A: Nestin-immunoreactive cells and capillaries (in brown) were found in the subgranular zone (SGZ), usually clustered at the junction of the upper and lower blade of the DG. The dentate gyrus (DG) granule cells are stained for Nissl with Cresyl Violet. Blood vessels (in brown) show their characteristic morphology. B: Nestin-immunoreactive cell next to a capillary. Nestin-immunoreactive cells exhibit their characteristic multipolar appearance. C: Nestin- immunoreactive vessels sectioned perpendicularly to their longitudinal axis. Nestin-immunoreactive cell shows immunostained perikarya and multiple processes, including some touching the blood vessels.

Figure 2. Confocal images of nestin/Ki-67/DAPI immunofluorescence in the human dentate gyrus

A: Nestin-immunoreactive (green) neural progenitor cell (NPC) in the subgranular zone (SGZ), its dendrites are also labeled with nestin. The NPC nucleus labels for Ki-67 and DAPI (purple) showing it is in mitosis (red arrow). Another mitotic nucleus in the SGZ (white arrow) labels for Ki-67 and DAPI (purple) but not nestin, suggesting it is a mitotic cell that is not an amplifying NPC; its phenotype is unknown.

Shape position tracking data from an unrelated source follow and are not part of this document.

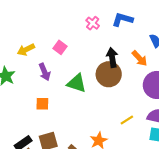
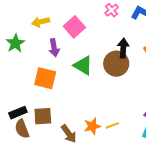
pink square: (60, 47) -> (74, 27), size x1.5
orange square: (42, 104) -> (45, 78), size x1.6
yellow line: (127, 120) -> (112, 125), moved

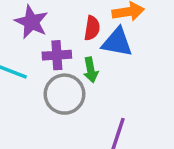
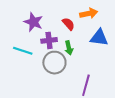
red semicircle: (92, 28) -> (68, 24), turned -48
blue triangle: (117, 42) -> (99, 38), moved

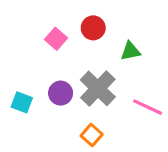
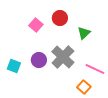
green triangle: (130, 51) -> (84, 33), turned -32
orange square: (92, 135) -> (84, 87), moved

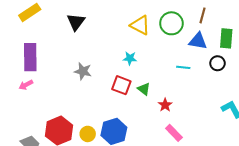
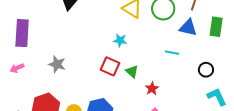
black circle: (218, 63) -> (206, 70), moved
gray star: (83, 71) -> (57, 64), moved
pink arrow: (26, 85) -> (17, 68), moved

Nestin also stains capillaries (green) and one shows a cell nucleus stained with DAPI (blue) inside of it. Ki-67 also labels endothelial cells undergoing regular cell division (yellow arrow). All cell nuclei stain with DAPI (blue), as seen in the granule cell layer (GCL). Co-labeling was confirmed by acquiring z-stacks at 1-μm intervals and creating orthogonal views. Lateral views of the same cell are visible in the inserts demonstrating the co-localization of nestin and Ki-67. B: Two cell nuclei stained for Ki-67 (red). C: Nestin-immunoreactive cell (green), and capillary portions. NPC dendrites are also stained for nestin and touch the capillary. D: Cell nuclei stained with DAPI in the GCL and in a vessel (white arrow)

Figure 3. Nestin/PECAM/DAPI and nestin/collagen-IV/DAPI immunofluorescence triple labeling of the human dentate gyrus

A: Nestin (green) and PECAM (or CD31, red) labeling of capillaries and endothelial cells in the subgranular zone (SGZ). Endothelial cells labeled by PECAM (red) are seen inside a capillary stained with nestin (green). Nuclei stain with DAPI (blue) and are visible in the granule cell layer (GCL) and inside the capillary (possibly the nucleus of an endothelial cell). Co-labeling was confirmed by acquiring z-stacks at 1-μm intervals and creating orthogonal views. B: Endothelial cells labeled by CD31 (red); C: Nestin labels a capillary; D: Nuclei stained with DAPI (blue) in the GCL and capillary (arrow); E: Collagen IV co-localizes in the vasculature with nestin (yellow), further confirming the vascular localization of nestin. Examples of vessels where nestin is expressed on portions of the vessel (red, arrows) that do not express collagen IV (green), confirming that nestin, but not collagen IV is expressed in remodeling capillaries. Nuclei are stained with DAPI (blue). Co-labeling was confirmed by acquiring z-stacks at 1-μm intervals and creating orthogonal views. F: Vessels stained with nestin (red); C: Vessels stained with collagen IV (green); D: Nuclei stained with DAPI (blue); some show an elongated shape, and are probably nuclei of endothelial cells as they are inside a vessel (arrows in H, G, F).

Figure 4. Nestin-immunoreactive cells and vessels in the dentate gyrus from an untreated subject with major depression (MDD) and an MDD treated with antidepressants

The fluoxetine-treated MDD (in A) shows more prominent nestin-immunoreactive cells, processes, and capillaries (in brown) compared with the untreated MDD (in B). Granule cells and glia are stained for Nissl with Cresyl violet. The subgranular zone (SGZ), granule cell layer (GCL) and molecular layer (ML) are indicated. A: 28-year-old female with MDD treated with fluoxetine (positive toxicology and antidepressant prescription in the three months prior to death). Nestin-immunoreactive cells are visible in the SGZ (black arrow) showing a multipolar morphology, and in the GCL (red arrow) showing a bipolar morphology. Nestin-immunoreactive vessels are present in the neurogenic niche. B: 33-year-old female with MDD who was not on medication (clear toxicology and no antidepressant prescription in the three months prior to death). Vessels are much less prominent and nestin-immunoreactive cells are not visible in this part of the DG.